Preserving Innocence Worth the Expense

I have so many feelings. I am excited. I am nervous. I am confident. I am insecure. I look around at all the stars and see such talent and think, "I don't even belong in their company." Yet, I still believe I deserve to win this award as much as anyone else. All the time and money I have put into this craft is going to finally be rewarded.

And look at all these acceptance speeches I have prepared, none will do: "I would like to thank my momma and my pappa.." That sounds like I just won a country music award. And this one, "Time; as aged, wrinkled, and emaciated as it is, gives way to ..." No No, I wrote that the night I had seen the Rolling Stones. Maybe this one will do, "I have a dream..." Hmm, maybe TOO stolen.

I will just have to accept my award spontaneously. It's not like there is a long history here at the "Awards for the Academy of Baby Videos and Photo Scrapbooks." Still, I have to recognize the considerable significance of being nominated in this category: "Best Comedy Writing below a Scrapbook Photo." If I win this, I could write my own ticket to next year's: "Best Performance Using Double Sided Tape."

Ok, it hasn't progressed quite this far, but for a suburb dwelling parent in Peachtree City, keeping a multi-media representation of baby has reached massive proportions. If one thing has changed in culture in the past 40 or so years since I was a baby, it is the effort and expense put into capturing child memories. When I was a kid, about every 6 months my mom would take out the "Brownie," slap in a roll of film and take some pictures. This was when you actually had to unroll the film to put it in the camera and when most photos were taken in front of the formidable family car, which was usually about two thirds the length of the house if you didnt' count the equally formidable hand-clipped hedges. There were no double prints, no auto-focus. You had to literally be rich to see real, live, flickering motion.

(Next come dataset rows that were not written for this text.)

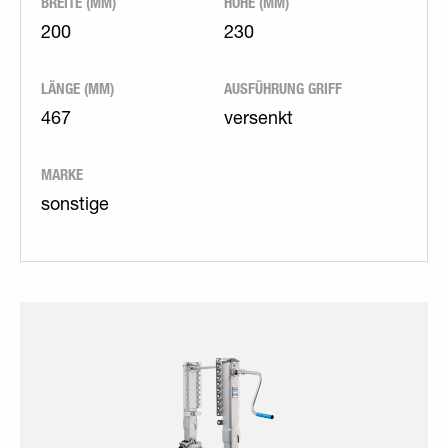
BREITE (MM)
HÖHE (MM)
200
230
LÄNGE (MM)
AUSFÜHRUNG GRIFF
467
versenkt
MARKE
sonstige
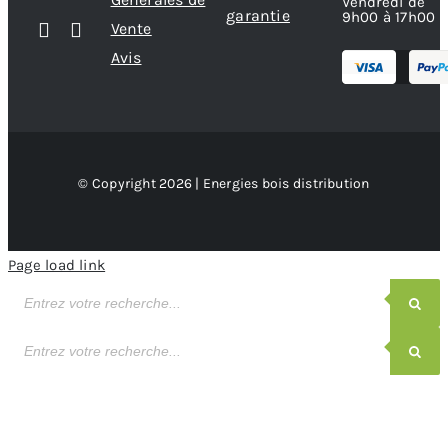
Vendredi de
garantie
9h00 à 17h00
Vente
Avis
© Copyright 2026 | Energies bois distribution
Page load link
Recherche
de
produits
Recherche
de
produits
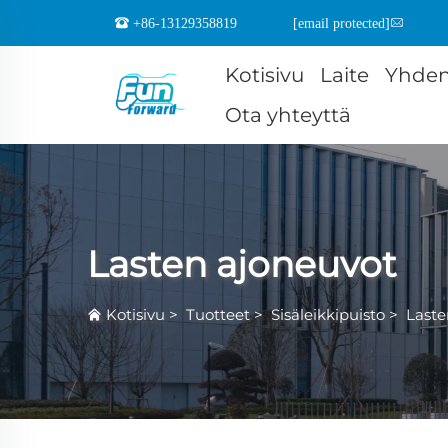
+86-13129358819
[email protected]
Kotisivu
Laite
Yhden
Ota yhteyttä
Lasten ajoneuvot
Kotisivu
>
Tuotteet
>
Sisäleikkipuisto
>
Laste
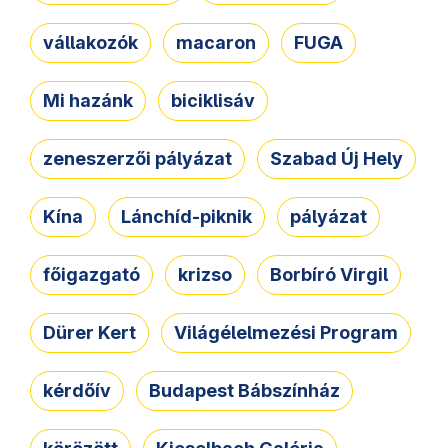
vállakozók
macaron
FUGA
Mi hazánk
biciklisáv
zeneszerzői pályázat
Szabad Új Hely
Kína
Lánchíd-piknik
pályázat
főigazgató
krizso
Borbíró Virgil
Dürer Kert
Világélelmezési Program
kérdőív
Budapest Bábszínház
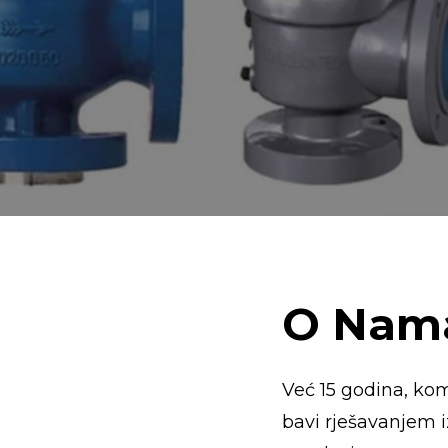
O
Nam
Već 15 godina, ko
bavi rješavanjem i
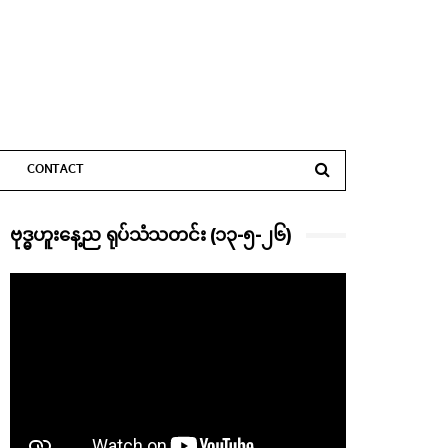
CONTACT
ဗုဒ္ဓဟူးနေ့ည ရုပ်သံသတင်း (၁၃-၅-၂၆)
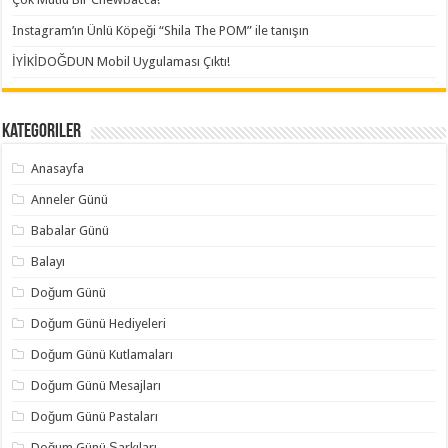
Instagram’ın Ünlü Köpeği “Shila The POM” ile tanışın
İYİKİDOĞDUN Mobil Uygulaması Çıktı!
Kategoriler
Anasayfa
Anneler Günü
Babalar Günü
Balayı
Doğum Günü
Doğum Günü Hediyeleri
Doğum Günü Kutlamaları
Doğum Günü Mesajları
Doğum Günü Pastaları
Doğum Günü Şarkıları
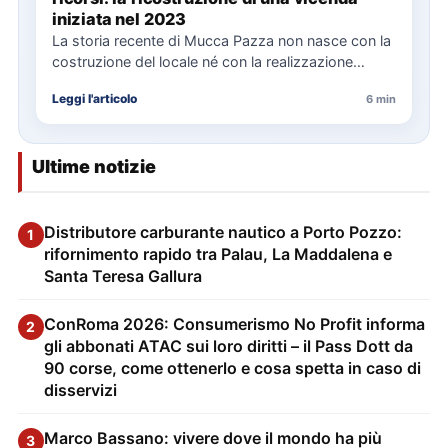
iniziata nel 2023
La storia recente di Mucca Pazza non nasce con la
costruzione del locale né con la realizzazione
delle…
Leggi l'articolo
6 min
Ultime notizie
Distributore carburante nautico a Porto Pozzo:
1
rifornimento rapido tra Palau, La Maddalena e
Santa Teresa Gallura
ConRoma 2026: Consumerismo No Profit informa
2
gli abbonati ATAC sui loro diritti – il Pass Dott da
90 corse, come ottenerlo e cosa spetta in caso di
disservizi
Marco Bassano: vivere dove il mondo ha più
3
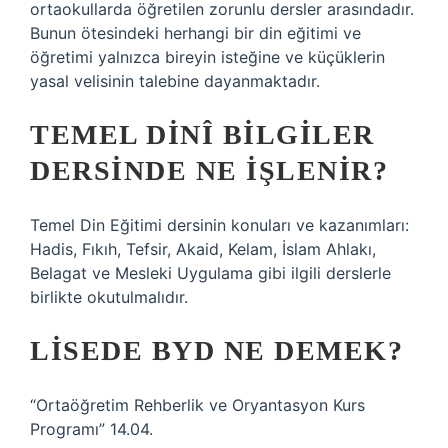
ortaokullarda öğretilen zorunlu dersler arasındadır.
Bunun ötesindeki herhangi bir din eğitimi ve
öğretimi yalnızca bireyin isteğine ve küçüklerin
yasal velisinin talebine dayanmaktadır.
TEMEL DINÎ BILGILER
DERSINDE NE IŞLENIR?
Temel Din Eğitimi dersinin konuları ve kazanımları:
Hadis, Fıkıh, Tefsir, Akaid, Kelam, İslam Ahlakı,
Belagat ve Mesleki Uygulama gibi ilgili derslerle
birlikte okutulmalıdır.
LISEDE BYD NE DEMEK?
“Ortaöğretim Rehberlik ve Oryantasyon Kurs
Programı” 14.04.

Nowadays, you have scrapbook clubs, scrapbook parties, scrapbook internet sites (my search brought back 89) and whole scrapbook stores. All these solely exist to pleasantly and artistically accommodate photographs in a nice, tidy, 40 pound digest; and this is just for "year one." Now throw in Video cams, Hand cams, Mini cams, in 1/2 inch, 7mm, 8mm format and it gets expensive as well as technical. And if you are really into high tech, you would have a family website as we do.

Actually all these "advances" merge into a model synopsis of our current society. They are that perfect blend of commerce, technology and the human spirit.

But have we fallen yet again into a trap? Why do we believe "more is better" when it comes to recording our child's every word, walk or mouthful? Is it fear that makes us clutch more and more tightly to everything good and beautiful while we can? Do we need happy reminders for when the inevitable tough days come? Are we so cynical that we think every movie or snapshot might be the last recording of what we hold most precious?

I would hope for once, that we are simply practicing, "anything worth doing is overdoing." No time, effort or money is better spent than on remembering the innocence of a child, an innocence I might add, that I love to look at in a 35 year old black & white picture that is thumbtacked in my office; one of the few pictures I don't mind looking at, of me.